# VW Golf R Ultimate Grey Vs Opti-Guard



## Eurogloss (Jan 22, 2008)

*Hi guys ,

This the second Golf R I have Opti-Guarded ( Opti-Coated) for this year besides other vehicles which I will post in the coming weeks !

Compared to the Rising Blue one I did almost a month ago this one had very little if any paint blemishes besides your usual paint defects caused by dealer prep !

First up a nice snow foam to loosen up dirt and road grim.










The car was then driven inside and dried entirely using the Black Baron Dryer ( Awesome product ) ! Clayed and then several IPA wipe downs to remove any products the dealer applied on the paint work .
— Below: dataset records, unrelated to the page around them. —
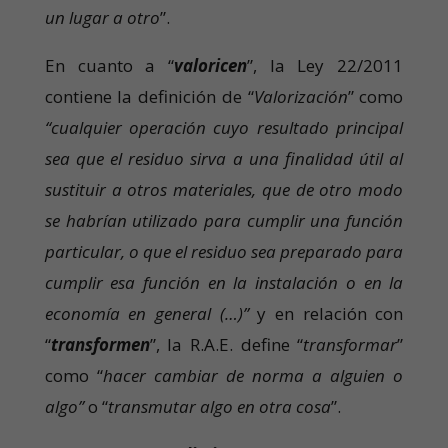
un lugar a otro
”.
En cuanto a “
valoricen
”, la Ley 22/2011
contiene la definición de “
Valorización
” como
“cualquier operación cuyo resultado principal
sea que el residuo sirva a una finalidad útil al
sustituir a otros materiales, que de otro modo
se habrían utilizado para cumplir una función
particular, o que el residuo sea preparado para
cumplir esa función en la instalación o en la
economía en general (…)”
y en relación con
“
transformen
”, la R.A.E. define “
transformar
”
como “
hacer cambiar de norma a alguien o
algo”
o “
transmutar algo en otra cosa
”.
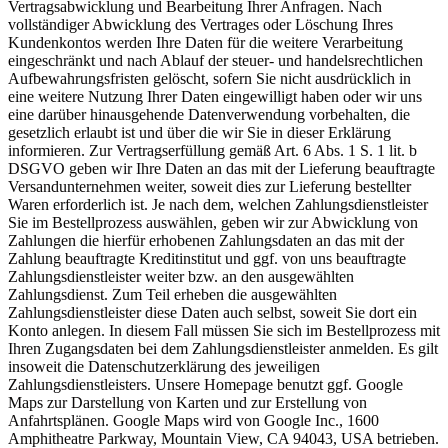
Vertragsabwicklung und Bearbeitung Ihrer Anfragen. Nach
vollständiger Abwicklung des Vertrages oder Löschung Ihres
Kundenkontos werden Ihre Daten für die weitere Verarbeitung
eingeschränkt und nach Ablauf der steuer- und handelsrechtlichen
Aufbewahrungsfristen gelöscht, sofern Sie nicht ausdrücklich in
eine weitere Nutzung Ihrer Daten eingewilligt haben oder wir uns
eine darüber hinausgehende Datenverwendung vorbehalten, die
gesetzlich erlaubt ist und über die wir Sie in dieser Erklärung
informieren. Zur Vertragserfüllung gemäß Art. 6 Abs. 1 S. 1 lit. b
DSGVO geben wir Ihre Daten an das mit der Lieferung beauftragte
Versandunternehmen weiter, soweit dies zur Lieferung bestellter
Waren erforderlich ist. Je nach dem, welchen Zahlungsdienstleister
Sie im Bestellprozess auswählen, geben wir zur Abwicklung von
Zahlungen die hierfür erhobenen Zahlungsdaten an das mit der
Zahlung beauftragte Kreditinstitut und ggf. von uns beauftragte
Zahlungsdienstleister weiter bzw. an den ausgewählten
Zahlungsdienst. Zum Teil erheben die ausgewählten
Zahlungsdienstleister diese Daten auch selbst, soweit Sie dort ein
Konto anlegen. In diesem Fall müssen Sie sich im Bestellprozess mit
Ihren Zugangsdaten bei dem Zahlungsdienstleister anmelden. Es gilt
insoweit die Datenschutzerklärung des jeweiligen
Zahlungsdienstleisters. Unsere Homepage benutzt ggf. Google
Maps zur Darstellung von Karten und zur Erstellung von
Anfahrtsplänen. Google Maps wird von Google Inc., 1600
Amphitheatre Parkway, Mountain View, CA 94043, USA betrieben.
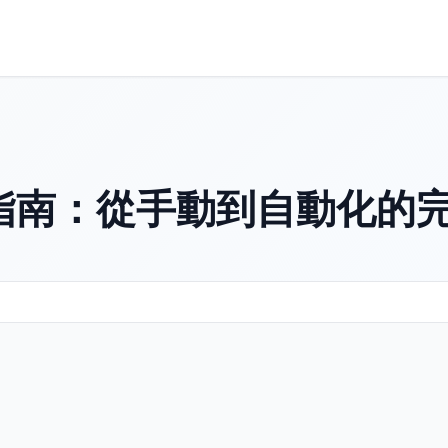
指南：從手動到自動化的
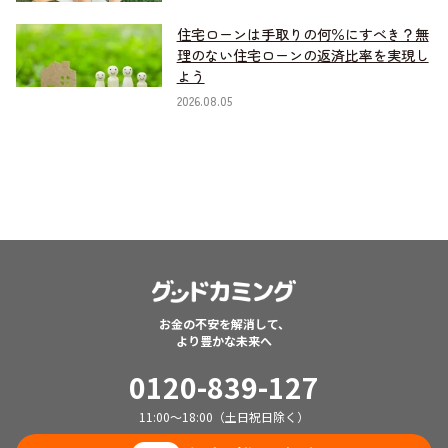
住宅ローンは手取りの何％にすべき？無
理のない住宅ローンの返済比率を実現し
よう
2026.08.05
お金の不安を解消して、
より豊かな未来へ
0120-839-127
11:00～18:00（土日祝日除く）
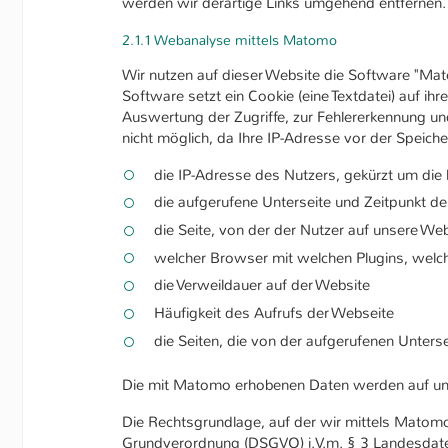
werden wir derartige Links umgehend entfernen.
2.1.1 Webanalyse mittels Matomo
Wir nutzen auf dieser Website die Software "Ma
Software setzt ein Cookie (eine Textdatei) auf i
Auswertung der Zugriffe, zur Fehlererkennung und
nicht möglich, da Ihre IP-Adresse vor der Speic
die IP-Adresse des Nutzers, gekürzt um die 
die aufgerufene Unterseite und Zeitpunkt de
die Seite, von der der Nutzer auf unsere Webs
welcher Browser mit welchen Plugins, welc
die Verweildauer auf der Website
Häufigkeit des Aufrufs der Webseite
die Seiten, die von der aufgerufenen Unter
Die mit Matomo erhobenen Daten werden auf unser
Die Rechtsgrundlage, auf der wir mittels Matomo p
Grundverordnung (DSGVO) i.V.m. § 3 Landesdaten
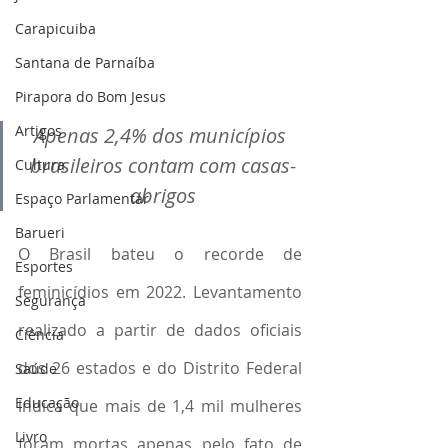
Carapicuiba
Santana de Parnaíba
Pirapora do Bom Jesus
Artigos
Apenas 2,4% dos municípios 
brasileiros contam com casas-
Cultura
abrigos
Espaço Parlamentar
Barueri
O Brasil bateu o recorde de 
Esportes
feminicídios em 2022. Levantamento 
Segurança
realizado a partir de dados oficiais 
Ciência
dos 26 estados e do Distrito Federal 
Saúde
Educação
indica que mais de 1,4 mil mulheres 
Livro
foram mortas apenas pelo fato de 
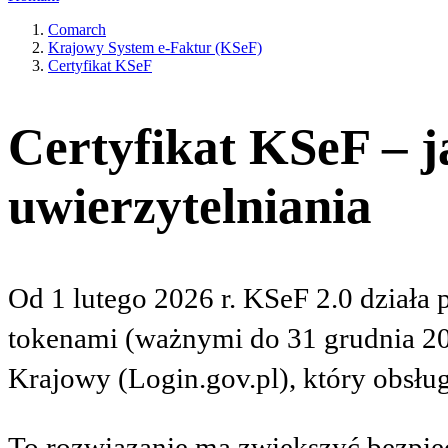
Comarch
Krajowy System e-Faktur (KSeF)
Certyfikat KSeF
Certyfikat KSeF – 
uwierzytelniania
Od 1 lutego 2026 r. KSeF 2.0 działa 
tokenami (ważnymi do 31 grudnia 20
Krajowy (Login.gov.pl), który obsłu
To rozwiązanie ma zwiększyć bezpiec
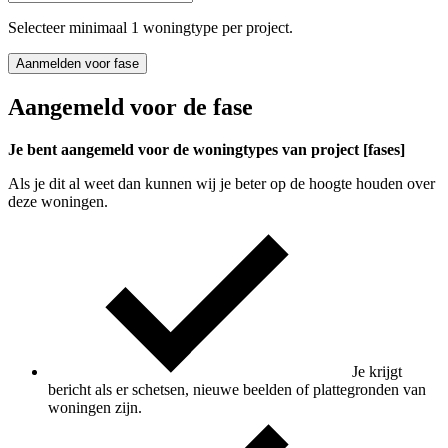
Selecteer minimaal 1 woningtype per project.
Aanmelden voor fase
Aangemeld voor de fase
Je bent aangemeld voor de woningtypes van project [fases]
Als je dit al weet dan kunnen wij je beter op de hoogte houden over
deze woningen.
Je krijgt
bericht als er schetsen, nieuwe beelden of plattegronden van
woningen zijn.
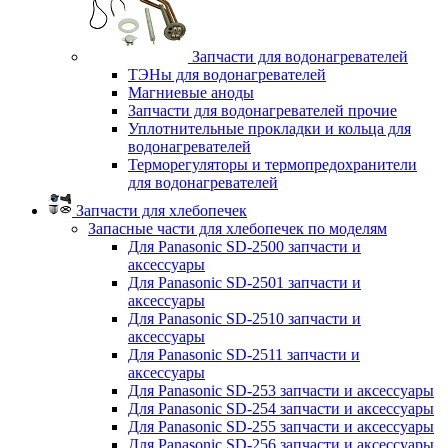
Запчасти для водонагревателей
ТЭНы для водонагревателей
Магниевые аноды
Запчасти для водонагревателей прочие
Уплотнительные прокладки и кольца для
водонагревателей
Терморегуляторы и термопредохранители
для водонагревателей
Запчасти для хлебопечек
Запасные части для хлебопечек по моделям
Для Panasonic SD-2500 запчасти и
аксессуары
Для Panasonic SD-2501 запчасти и
аксессуары
Для Panasonic SD-2510 запчасти и
аксессуары
Для Panasonic SD-2511 запчасти и
аксессуары
Для Panasonic SD-253 запчасти и аксессуары
Для Panasonic SD-254 запчасти и аксессуары
Для Panasonic SD-255 запчасти и аксессуары
Для Panasonic SD-256 запчасти и аксессуары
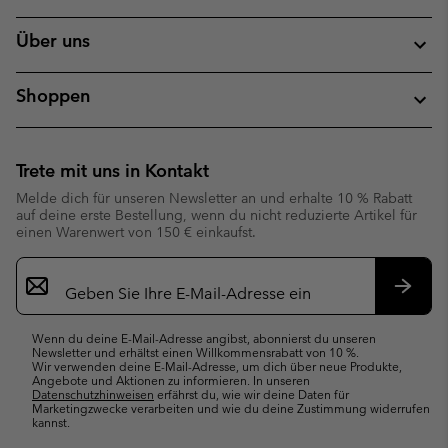
Über uns
Shoppen
Trete mit uns in Kontakt
Melde dich für unseren Newsletter an und erhalte 10 % Rabatt
auf deine erste Bestellung, wenn du nicht reduzierte Artikel für
einen Warenwert von 150 € einkaufst.
Newsletter-
Anmeldung
Abonn
Wenn du deine E-Mail-Adresse angibst, abonnierst du unseren
Newsletter und erhältst einen Willkommensrabatt von 10 %.
Wir verwenden deine E-Mail-Adresse, um dich über neue Produkte,
Angebote und Aktionen zu informieren. In unseren
Datenschutzhinweisen
erfährst du, wie wir deine Daten für
Marketingzwecke verarbeiten und wie du deine Zustimmung widerrufen
kannst.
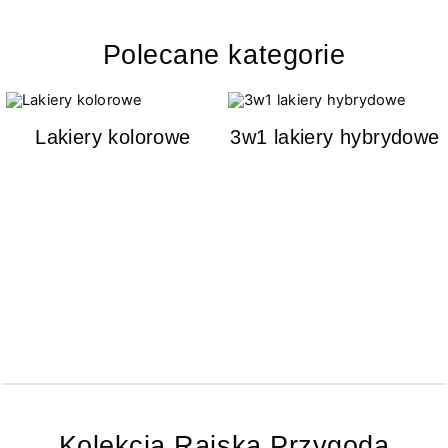
Polecane kategorie
Lakiery kolorowe
3w1 lakiery hybrydowe
Kolekcja Rajska Przygoda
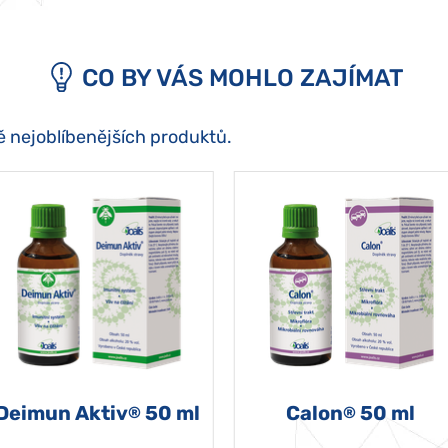
CO BY VÁS MOHLO ZAJÍMAT
ě nejoblíbenějších produktů.
Deimun Aktiv
50 ml
Calon
50 ml
®
®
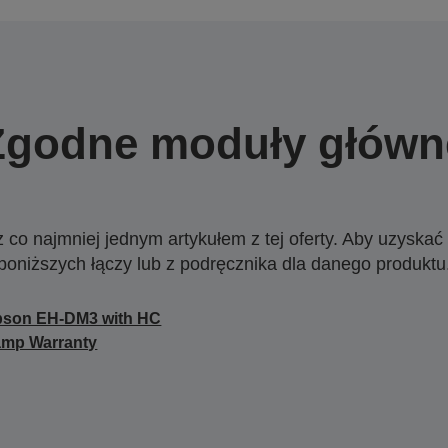
Zgodne moduły główn
o najmniej jednym artykułem z tej oferty. Aby uzyskać w
poniższych łączy lub z podręcznika dla danego produktu
pson EH-DM3 with HC
amp Warranty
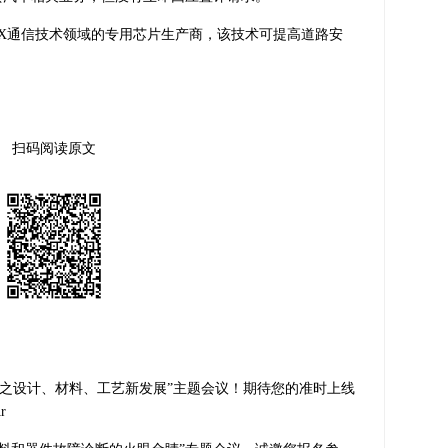
2X通信技术领域的专用芯片生产
商，该技术可提高道路安
扫码阅读原文
装技术之设计、材料、工艺新发展”主题会议！期待您的准时上线
r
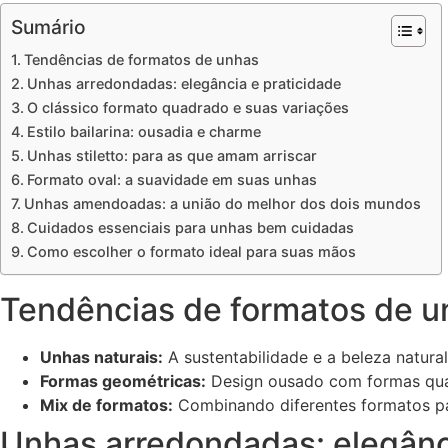
Sumário
Tendências de formatos de unhas
Unhas arredondadas: elegância e praticidade
O clássico formato quadrado e suas variações
Estilo bailarina: ousadia e charme
Unhas stiletto: para as que amam arriscar
Formato oval: a suavidade em suas unhas
Unhas amendoadas: a união do melhor dos dois mundos
Cuidados essenciais para unhas bem cuidadas
Como escolher o formato ideal para suas mãos
Tendências de formatos de u
Unhas naturais:
A sustentabilidade e a beleza natura
Formas geométricas:
Design ousado com formas qua
Mix de formatos:
Combinando diferentes formatos par
Unhas arredondadas: elegânci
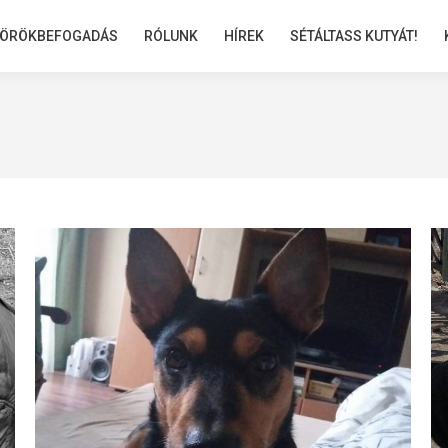
ÖRÖKBEFOGADÁS
ÖRÖKBEFOGADÁS
RÓLUNK
RÓLUNK
HÍREK
HÍREK
SÉTÁLTASS KUTYÁT!
SÉTÁLTASS KUTYÁT!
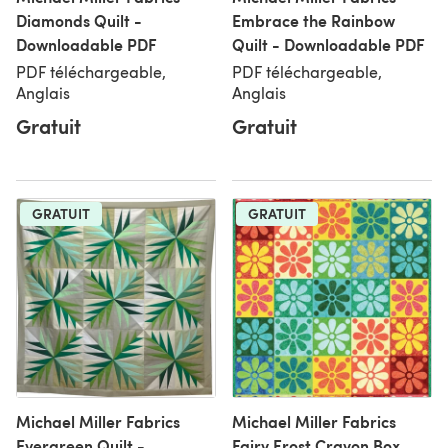
Diamonds Quilt -
Embrace the Rainbow
Downloadable PDF
Quilt - Downloadable PDF
PDF téléchargeable,
PDF téléchargeable,
Anglais
Anglais
Gratuit
Gratuit
GRATUIT
GRATUIT
Michael Miller Fabrics
Michael Miller Fabrics
Evergreen Quilt -
Fairy Frost Crayon Box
All taped and ready for paint correction !

Before










After










Before










After










Before










After










Final results after two and half days work (mild paint work correction and Opti-Guard !

Please enjoy the photos


























































































































































Thanks for reading my write up !

Best Regards

Mario
*


----------



## colarado red (Jun 5, 2008)

Stunning


----------



## Jack (May 14, 2007)

mmmmmmmm, I want. Very nice.


----------



## Dan1587 (May 23, 2011)

Mmmmmm, I REALLY want! That is awesome!!


----------



## Faysal (Oct 23, 2010)

AMAZING job Mario!


----------



## dubstyle (Jun 13, 2007)

Looks amazing. What are the plastic things on the wheel arch, stones deflectors?


----------



## DMH-01 (Mar 29, 2011)

Cracking motor, fantastic work.


----------



## Mr Face (Jan 22, 2009)

Certainly suites the motor and colour. Looks like she is wearing a coat of glass, beautiful.


----------



## tonyy (Jul 26, 2008)

Looks amazing...


----------



## North east Car Care (Jan 14, 2008)

Cracking work Mario, loving the colour matey


----------



## 182_Blue (Oct 25, 2005)

dubstyle said:


> Looks amazing. What are the plastic things on the wheel arch, stones deflectors?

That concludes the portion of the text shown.